───── Data excerpts ─────
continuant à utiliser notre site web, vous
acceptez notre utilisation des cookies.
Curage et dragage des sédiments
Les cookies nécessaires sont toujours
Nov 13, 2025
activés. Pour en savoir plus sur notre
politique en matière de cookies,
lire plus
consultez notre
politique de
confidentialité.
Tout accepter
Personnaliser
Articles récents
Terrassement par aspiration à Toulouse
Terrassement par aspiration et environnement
─────
In the entries above, find the line containing "Nov 13, 2025". Set down that line and every line after it through the last one, exactly and alone.

Nov 13, 2025
activés. Pour en savoir plus sur notre
politique en matière de cookies,
lire plus
consultez notre
politique de
confidentialité.
Tout accepter
Personnaliser
Articles récents
Terrassement par aspiration à Toulouse
Terrassement par aspiration et environnement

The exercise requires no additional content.